== The problem ==
Copy all lines below that use the word "size".

== Exercise data ==
--*--
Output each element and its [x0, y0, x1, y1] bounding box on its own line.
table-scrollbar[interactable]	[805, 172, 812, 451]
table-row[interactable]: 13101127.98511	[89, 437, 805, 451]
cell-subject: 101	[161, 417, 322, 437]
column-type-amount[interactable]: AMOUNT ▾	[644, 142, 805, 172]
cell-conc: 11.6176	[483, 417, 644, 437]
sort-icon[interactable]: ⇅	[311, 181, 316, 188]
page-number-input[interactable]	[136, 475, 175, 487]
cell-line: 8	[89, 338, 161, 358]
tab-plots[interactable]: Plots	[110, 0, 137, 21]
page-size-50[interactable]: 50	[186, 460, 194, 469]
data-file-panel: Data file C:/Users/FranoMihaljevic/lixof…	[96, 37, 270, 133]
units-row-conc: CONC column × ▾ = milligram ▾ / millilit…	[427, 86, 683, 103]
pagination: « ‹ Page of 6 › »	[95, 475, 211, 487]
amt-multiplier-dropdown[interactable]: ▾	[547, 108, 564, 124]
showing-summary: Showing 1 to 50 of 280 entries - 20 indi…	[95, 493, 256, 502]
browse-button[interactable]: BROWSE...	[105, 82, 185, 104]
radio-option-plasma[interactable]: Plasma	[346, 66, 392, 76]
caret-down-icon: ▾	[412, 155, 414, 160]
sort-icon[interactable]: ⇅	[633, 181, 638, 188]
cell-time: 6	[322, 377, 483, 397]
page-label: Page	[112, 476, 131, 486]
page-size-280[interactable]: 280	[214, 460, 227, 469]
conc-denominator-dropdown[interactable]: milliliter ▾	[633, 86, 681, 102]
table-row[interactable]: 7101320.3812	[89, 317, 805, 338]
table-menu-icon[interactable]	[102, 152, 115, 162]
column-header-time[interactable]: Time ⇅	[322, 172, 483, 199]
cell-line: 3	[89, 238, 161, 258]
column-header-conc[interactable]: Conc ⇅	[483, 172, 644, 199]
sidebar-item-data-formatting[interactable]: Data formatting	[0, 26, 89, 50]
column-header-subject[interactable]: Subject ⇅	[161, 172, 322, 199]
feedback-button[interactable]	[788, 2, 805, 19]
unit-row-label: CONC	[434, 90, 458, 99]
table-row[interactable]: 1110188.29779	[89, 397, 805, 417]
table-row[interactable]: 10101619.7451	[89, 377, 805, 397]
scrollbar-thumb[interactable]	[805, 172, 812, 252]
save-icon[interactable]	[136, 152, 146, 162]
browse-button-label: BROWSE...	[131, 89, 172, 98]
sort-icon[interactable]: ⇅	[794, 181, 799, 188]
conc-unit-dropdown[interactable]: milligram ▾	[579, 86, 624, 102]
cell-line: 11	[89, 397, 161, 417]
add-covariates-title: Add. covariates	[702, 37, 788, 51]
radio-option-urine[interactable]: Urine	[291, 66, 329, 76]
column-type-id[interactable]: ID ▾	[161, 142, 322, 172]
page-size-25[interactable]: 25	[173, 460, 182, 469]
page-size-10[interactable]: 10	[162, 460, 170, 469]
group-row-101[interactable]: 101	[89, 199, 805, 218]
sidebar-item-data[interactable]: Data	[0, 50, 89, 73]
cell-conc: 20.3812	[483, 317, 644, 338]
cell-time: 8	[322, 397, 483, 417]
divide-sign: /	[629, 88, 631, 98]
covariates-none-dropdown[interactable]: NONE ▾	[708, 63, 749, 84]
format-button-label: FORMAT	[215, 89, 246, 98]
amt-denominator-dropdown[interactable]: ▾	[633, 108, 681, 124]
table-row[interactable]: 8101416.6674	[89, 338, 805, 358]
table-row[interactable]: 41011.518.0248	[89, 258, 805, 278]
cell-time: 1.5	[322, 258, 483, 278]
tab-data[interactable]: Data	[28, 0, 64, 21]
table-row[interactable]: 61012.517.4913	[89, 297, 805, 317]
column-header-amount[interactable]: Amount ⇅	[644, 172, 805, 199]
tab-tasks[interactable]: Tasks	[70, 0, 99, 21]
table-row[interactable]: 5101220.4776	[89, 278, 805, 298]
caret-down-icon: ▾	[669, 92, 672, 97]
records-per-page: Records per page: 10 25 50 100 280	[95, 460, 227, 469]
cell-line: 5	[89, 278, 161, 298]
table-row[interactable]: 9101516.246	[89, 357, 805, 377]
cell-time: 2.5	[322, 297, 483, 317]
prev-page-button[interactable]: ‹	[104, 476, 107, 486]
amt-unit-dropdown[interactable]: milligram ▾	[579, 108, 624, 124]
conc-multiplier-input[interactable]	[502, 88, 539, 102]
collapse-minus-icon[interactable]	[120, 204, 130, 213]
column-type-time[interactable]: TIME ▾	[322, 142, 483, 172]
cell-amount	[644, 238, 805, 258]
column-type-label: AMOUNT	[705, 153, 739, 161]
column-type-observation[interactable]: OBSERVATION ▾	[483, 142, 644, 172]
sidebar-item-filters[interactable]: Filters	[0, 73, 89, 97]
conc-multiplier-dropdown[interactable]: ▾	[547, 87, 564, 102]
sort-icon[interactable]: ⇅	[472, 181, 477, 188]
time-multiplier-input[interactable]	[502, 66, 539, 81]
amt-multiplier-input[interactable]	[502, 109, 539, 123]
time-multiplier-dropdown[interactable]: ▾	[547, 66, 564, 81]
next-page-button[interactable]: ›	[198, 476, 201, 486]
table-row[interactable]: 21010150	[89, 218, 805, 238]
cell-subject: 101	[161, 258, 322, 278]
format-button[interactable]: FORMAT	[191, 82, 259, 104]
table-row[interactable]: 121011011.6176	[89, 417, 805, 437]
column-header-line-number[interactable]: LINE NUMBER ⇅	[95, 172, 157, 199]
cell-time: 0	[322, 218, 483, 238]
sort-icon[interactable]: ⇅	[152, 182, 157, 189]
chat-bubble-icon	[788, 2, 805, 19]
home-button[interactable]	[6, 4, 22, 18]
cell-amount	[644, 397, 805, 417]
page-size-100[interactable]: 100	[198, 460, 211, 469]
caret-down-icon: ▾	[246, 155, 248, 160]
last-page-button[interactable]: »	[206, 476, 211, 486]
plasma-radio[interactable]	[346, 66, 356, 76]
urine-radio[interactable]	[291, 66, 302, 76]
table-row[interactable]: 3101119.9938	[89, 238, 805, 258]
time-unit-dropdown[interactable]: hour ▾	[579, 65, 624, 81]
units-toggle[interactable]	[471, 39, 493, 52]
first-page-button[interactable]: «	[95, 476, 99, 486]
--*--
== Solution to the problem ==
page-size-50[interactable]: 50	[186, 460, 194, 469]
page-size-280[interactable]: 280	[214, 460, 227, 469]
page-size-25[interactable]: 25	[173, 460, 182, 469]
page-size-10[interactable]: 10	[162, 460, 170, 469]
page-size-100[interactable]: 100	[198, 460, 211, 469]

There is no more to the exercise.